● Task item
Look below for the line that has "[Twitter] (140, 927)"; output exactly from it through the line that has "Open Positions (735, 405)", and leave the pictures out.

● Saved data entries
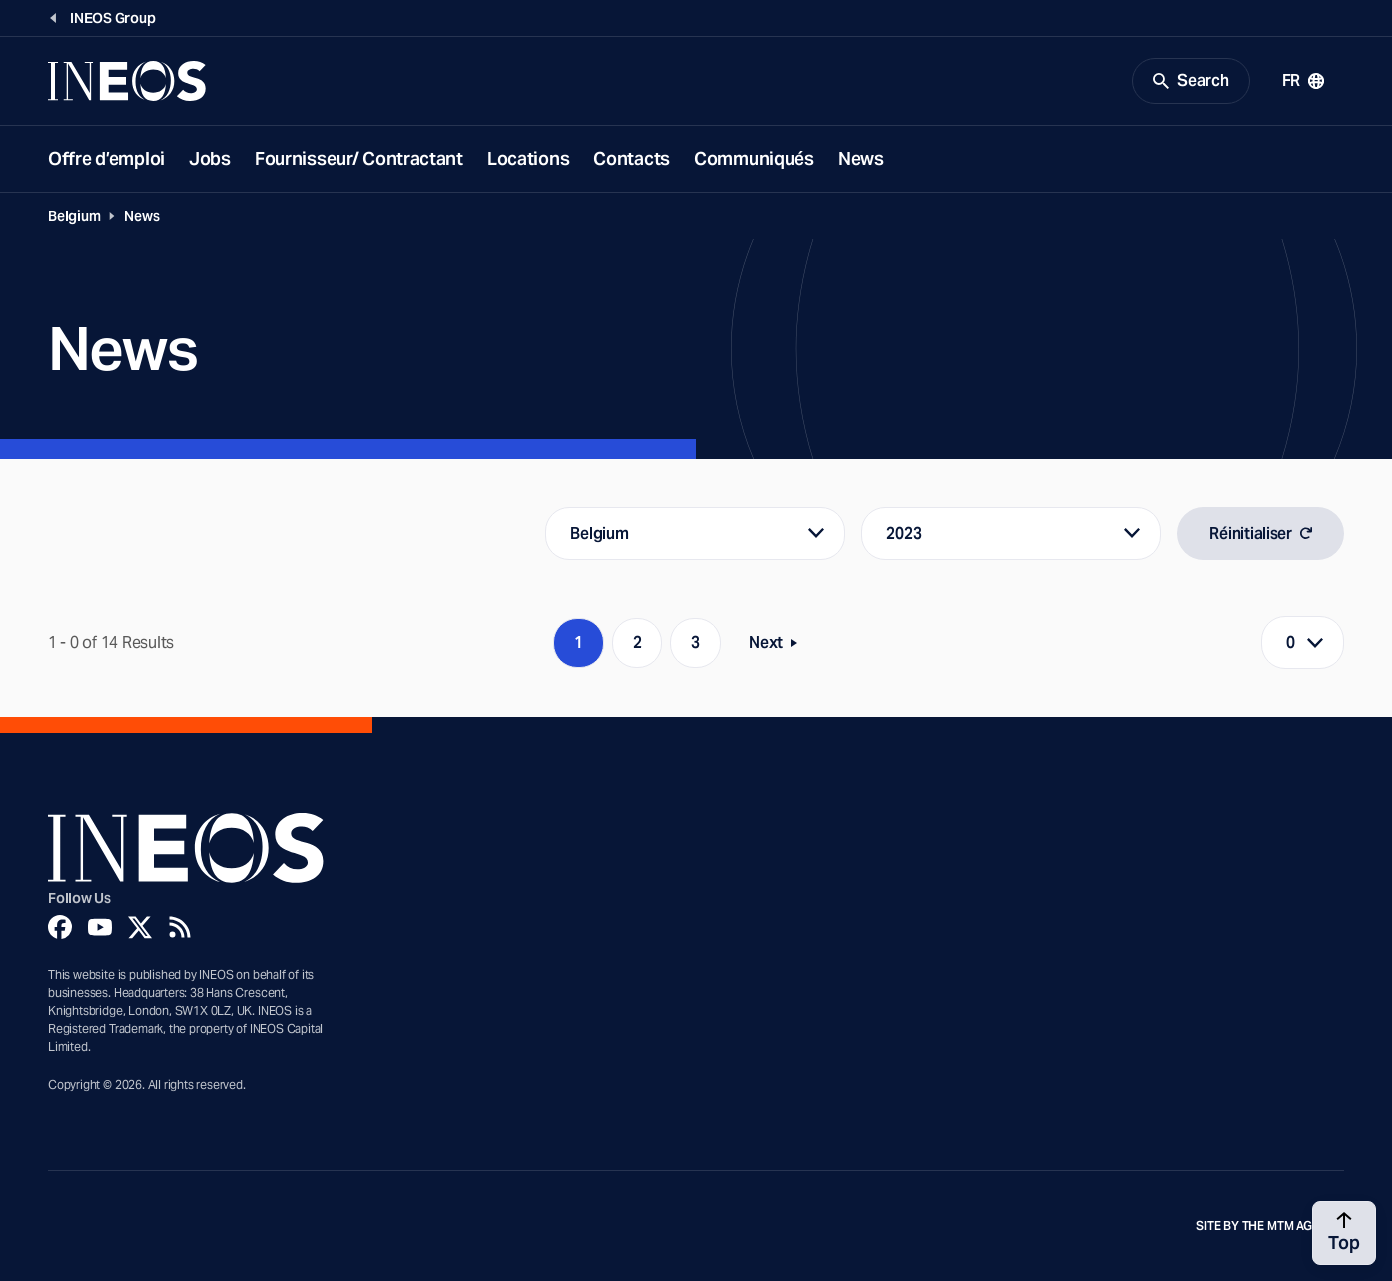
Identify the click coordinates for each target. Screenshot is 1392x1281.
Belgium (74, 216)
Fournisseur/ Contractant (359, 158)
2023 (903, 533)
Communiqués (754, 158)
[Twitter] (140, 927)
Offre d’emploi (106, 158)
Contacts (631, 158)
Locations (528, 158)
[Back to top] (1344, 1233)
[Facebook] (60, 927)
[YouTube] (100, 927)
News (861, 158)
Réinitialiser (1260, 533)
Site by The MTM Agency (1270, 1226)
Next (779, 646)
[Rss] (180, 927)
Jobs (210, 158)
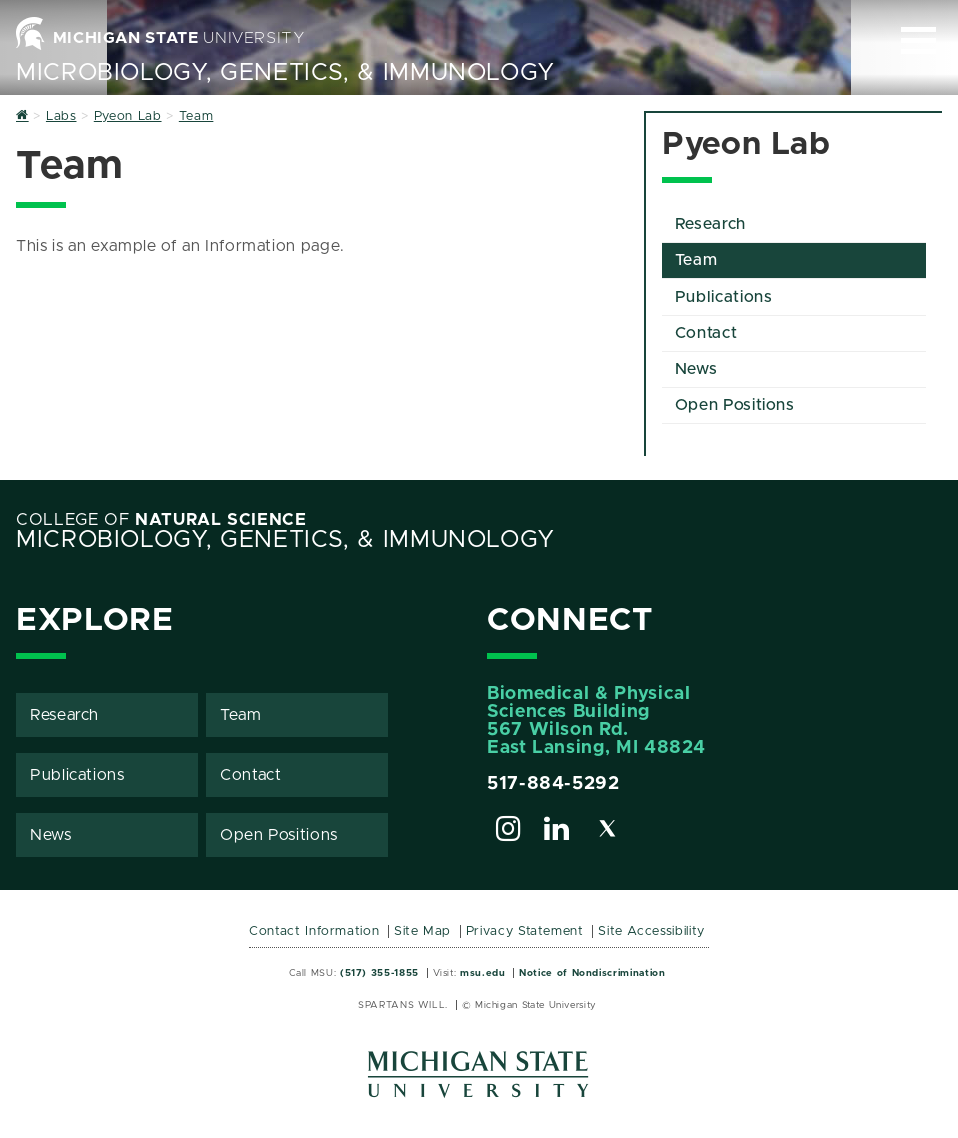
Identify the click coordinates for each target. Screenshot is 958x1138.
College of (161, 520)
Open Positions (735, 405)
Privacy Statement (525, 931)
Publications (724, 297)
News (696, 369)
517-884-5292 (553, 784)
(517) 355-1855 (379, 973)
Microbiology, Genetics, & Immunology (285, 73)
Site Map (422, 931)
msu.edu (482, 973)
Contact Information (314, 931)
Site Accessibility (651, 931)
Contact (706, 333)
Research (710, 224)
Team (696, 260)
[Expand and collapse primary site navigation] (918, 40)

● Output below
[Twitter] (140, 927)
Offre d’emploi (106, 158)
Contacts (631, 158)
Locations (528, 158)
[Back to top] (1344, 1233)
[Facebook] (60, 927)
[YouTube] (100, 927)
News (861, 158)
Réinitialiser (1260, 533)
Site by The MTM Agency (1270, 1226)
Next (779, 646)
[Rss] (180, 927)
Jobs (210, 158)
Identify the click coordinates for each target. Screenshot is 958x1138.
College of (161, 520)
Open Positions (735, 405)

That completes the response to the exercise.